Novel ini langsung dibuka dengan sebuah aksi, yang seharusnya terasa “exciting”, jika melihat idenya. Tetapi jika melihat deskripsinya, adegan pertarungan di kapal tersebut justru terasa janggal karena penggambaran yang kurang detail dan penggunaan kosakata serta tata bahasa yang tidak nyaman dibaca. Narasi baru terasa nyaman ketika berpindah ke area “drama” di mana Juru Masak, sang tokoh utama, menangisi kematian Tabib Kapal pada “penguburannya” dan kemudian berkilas balik ke masa kecilnya. Cerita masa kecil Juru Masak ditulis dengan sangat baik, hingga akhirnya ia mencapai usia remaja dan berhadapan dengan kegelisahan-kegelisahan yang memang harus dihadapinya. Penulis juga menarasikan kisah anak si Perompak Naga, Kelana, dengan baik, terutama bagaimana sebagai anak kecil ia tidak tahu (dan tentu saja tidak peduli) tentang jalan pikiran orang dewasa yang mengatur hidupnya. Kisah bagaimana Juru Masak berusaha menapaki jalan yang dipilihnya dan lantas menyadari bahwa hidup sering kali tidak seperti yang kita bayangkan, dan bagaimana Kelana akhirnya menyadari bahwa ayahnya tidaklah sejahat yang dipikirkannya, sungguh diceritakan dengan sangat kuat. Bisa dibilang, unsur “drama” di sini sangat kental.

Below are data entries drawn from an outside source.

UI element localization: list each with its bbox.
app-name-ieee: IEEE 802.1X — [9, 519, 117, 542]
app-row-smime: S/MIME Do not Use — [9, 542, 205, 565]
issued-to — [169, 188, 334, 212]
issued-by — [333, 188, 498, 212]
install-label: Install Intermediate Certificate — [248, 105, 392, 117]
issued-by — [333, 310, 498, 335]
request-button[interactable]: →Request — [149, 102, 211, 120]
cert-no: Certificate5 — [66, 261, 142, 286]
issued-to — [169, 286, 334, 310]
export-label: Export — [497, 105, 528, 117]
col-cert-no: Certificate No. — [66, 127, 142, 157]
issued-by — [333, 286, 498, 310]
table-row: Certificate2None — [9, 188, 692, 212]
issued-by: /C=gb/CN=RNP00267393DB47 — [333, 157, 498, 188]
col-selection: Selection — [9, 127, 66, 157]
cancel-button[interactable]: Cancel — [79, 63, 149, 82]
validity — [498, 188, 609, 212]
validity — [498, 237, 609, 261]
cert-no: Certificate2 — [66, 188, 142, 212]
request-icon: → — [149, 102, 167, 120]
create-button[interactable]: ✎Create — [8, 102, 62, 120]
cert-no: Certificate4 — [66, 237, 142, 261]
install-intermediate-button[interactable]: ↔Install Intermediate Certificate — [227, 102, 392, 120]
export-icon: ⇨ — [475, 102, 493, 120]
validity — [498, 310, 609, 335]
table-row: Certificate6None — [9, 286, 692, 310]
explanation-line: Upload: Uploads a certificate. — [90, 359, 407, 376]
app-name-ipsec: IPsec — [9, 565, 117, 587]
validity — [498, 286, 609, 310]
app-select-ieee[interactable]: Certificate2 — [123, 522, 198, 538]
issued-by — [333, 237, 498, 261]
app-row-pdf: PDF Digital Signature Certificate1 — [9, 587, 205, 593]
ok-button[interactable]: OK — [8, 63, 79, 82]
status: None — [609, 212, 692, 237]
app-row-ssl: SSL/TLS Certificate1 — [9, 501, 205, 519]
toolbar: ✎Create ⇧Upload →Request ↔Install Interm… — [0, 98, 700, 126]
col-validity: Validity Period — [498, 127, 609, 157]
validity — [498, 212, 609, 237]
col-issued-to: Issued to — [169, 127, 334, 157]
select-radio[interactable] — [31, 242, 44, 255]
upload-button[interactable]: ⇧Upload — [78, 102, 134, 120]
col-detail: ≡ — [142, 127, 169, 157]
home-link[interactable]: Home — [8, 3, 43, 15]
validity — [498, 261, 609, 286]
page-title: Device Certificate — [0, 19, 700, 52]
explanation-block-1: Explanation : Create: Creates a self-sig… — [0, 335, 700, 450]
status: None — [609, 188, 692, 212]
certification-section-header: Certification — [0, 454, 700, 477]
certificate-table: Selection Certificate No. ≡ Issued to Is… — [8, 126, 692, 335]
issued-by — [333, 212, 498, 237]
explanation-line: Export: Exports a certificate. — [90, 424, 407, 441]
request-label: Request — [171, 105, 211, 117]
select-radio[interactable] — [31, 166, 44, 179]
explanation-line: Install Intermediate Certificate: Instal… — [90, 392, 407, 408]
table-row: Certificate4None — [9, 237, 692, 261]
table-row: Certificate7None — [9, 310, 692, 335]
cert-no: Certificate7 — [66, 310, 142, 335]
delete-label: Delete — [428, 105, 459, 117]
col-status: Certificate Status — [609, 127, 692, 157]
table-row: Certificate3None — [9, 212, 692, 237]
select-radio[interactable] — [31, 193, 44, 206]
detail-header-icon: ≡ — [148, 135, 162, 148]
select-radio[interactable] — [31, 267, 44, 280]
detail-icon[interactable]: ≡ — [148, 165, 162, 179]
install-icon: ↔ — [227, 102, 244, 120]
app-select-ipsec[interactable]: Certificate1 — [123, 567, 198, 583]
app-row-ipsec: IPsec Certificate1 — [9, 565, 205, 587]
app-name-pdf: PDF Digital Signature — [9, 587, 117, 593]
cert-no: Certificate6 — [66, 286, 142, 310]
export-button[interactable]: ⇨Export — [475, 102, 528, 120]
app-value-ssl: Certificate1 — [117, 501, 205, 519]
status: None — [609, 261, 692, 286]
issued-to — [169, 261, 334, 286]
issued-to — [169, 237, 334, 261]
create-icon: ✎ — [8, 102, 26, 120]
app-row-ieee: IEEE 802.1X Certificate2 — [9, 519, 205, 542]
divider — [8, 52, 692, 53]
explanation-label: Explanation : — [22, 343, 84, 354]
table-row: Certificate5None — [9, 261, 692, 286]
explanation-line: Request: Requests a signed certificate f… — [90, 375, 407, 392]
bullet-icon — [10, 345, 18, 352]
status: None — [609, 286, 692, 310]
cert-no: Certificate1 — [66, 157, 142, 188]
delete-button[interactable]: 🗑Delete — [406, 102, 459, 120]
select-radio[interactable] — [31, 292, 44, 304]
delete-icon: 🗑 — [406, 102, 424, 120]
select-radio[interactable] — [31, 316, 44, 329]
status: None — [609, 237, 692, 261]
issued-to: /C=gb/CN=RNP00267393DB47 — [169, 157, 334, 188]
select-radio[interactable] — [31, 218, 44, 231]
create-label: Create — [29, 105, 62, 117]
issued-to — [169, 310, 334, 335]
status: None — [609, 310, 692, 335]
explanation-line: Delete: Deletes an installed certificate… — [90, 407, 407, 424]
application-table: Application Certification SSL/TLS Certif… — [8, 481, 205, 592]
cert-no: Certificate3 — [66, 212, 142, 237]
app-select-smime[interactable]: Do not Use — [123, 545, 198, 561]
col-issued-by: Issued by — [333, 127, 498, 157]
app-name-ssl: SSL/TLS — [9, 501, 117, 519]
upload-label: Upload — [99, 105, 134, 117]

Tetapi jika kita bicara tentang unsur “fantasi”-nya, itu lain soal. Unsur ini sangat sedikit, deskripsinya sangat minim. Satu-satunya adegan fantasi yang terasa mendetail adalah adegan final duel antara Perompak Naga dan Juru Masak. Bagaimana akhirnya mereka bisa lepas dari kepungan tentara kerajaan pun tidak digambarkan dengan memadai, terkesan hanya sekilas saja.

Setiap kali saya melihat sampul dan judul bukunya, saya merasa sayang. Sampul bukunya sungguh luar biasa, benar-benar sampul buku “novel fantasi”. Sayangnya, bagi saya novel ini lebih berat drama remajanya, jadi rasa-rasanya sampul dan judul bukunya kurang pas.

Jadi, apakah Legenda Perompak Naga ini novel yang buruk? Tidak―jika kita melihat dari segi dramanya. Idenya pun sebenarnya cukup menarik, sayang kurang seimbang antara unsur fantasi dan unsur “teenlit”-nya. Andai adegan-adegan pertarungan dan petualangannya lebih banyak dan lebih detail lagi, saya rasa akan lebih baik hasilnya. Tetapi novel ini hanya novel tipis yang ringkas, jadi hal tersebut tidak bisa diharapkan.